- Opening Delimiter -
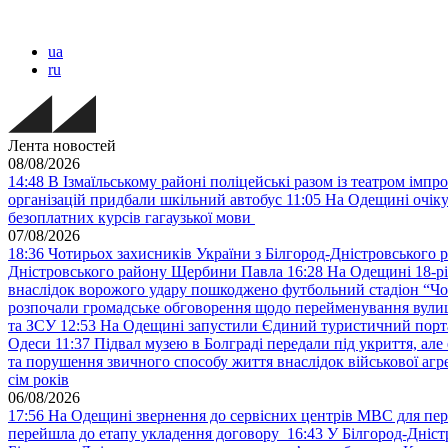
ua
ru
Лента новостей
08/08/2026
14:48
В Ізмаїльському районі поліцейські разом із театром імпр
організацій придбали шкільний автобус
11:05
На Одещині очіку
безоплатних курсів гагаузької мови
07/08/2026
18:36
Чотирьох захисників України з Білгород-Дністровського 
Дністровського району Щербини Павла
16:28
На Одещині 18-рі
внаслідок ворожого удару пошкоджено футбольний стадіон “Ч
розпочали громадське обговорення щодо перейменування вулиці
та ЗСУ
12:53
На Одещині запустили Єдиний туристичний портал
Одеси
11:37
Підвал музею в Болграді передали під укриття, ал
та порушення звичного способу життя внаслідок військової агре
сім років
06/08/2026
17:56
На Одещині звернення до сервісних центрів МВС для пер
перейшла до етапу укладення договору
16:43
У Білгород-Дніст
- Closing Delimiter -
◆ Task to carry out:
Without the pictures, give back the entries exactly.

◆ Problem solution:
ua
ru
Лента новостей
08/08/2026
14:48
В Ізмаїльському районі поліцейські разом із театром імпр
організацій придбали шкільний автобус
11:05
На Одещині очіку
безоплатних курсів гагаузької мови
07/08/2026
18:36
Чотирьох захисників України з Білгород-Дністровського 
Дністровського району Щербини Павла
16:28
На Одещині 18-рі
внаслідок ворожого удару пошкоджено футбольний стадіон “Ч
розпочали громадське обговорення щодо перейменування вулиці
та ЗСУ
12:53
На Одещині запустили Єдиний туристичний портал
Одеси
11:37
Підвал музею в Болграді передали під укриття, ал
та порушення звичного способу життя внаслідок військової агре
сім років
06/08/2026
17:56
На Одещині звернення до сервісних центрів МВС для пер
перейшла до етапу укладення договору
16:43
У Білгород-Дніст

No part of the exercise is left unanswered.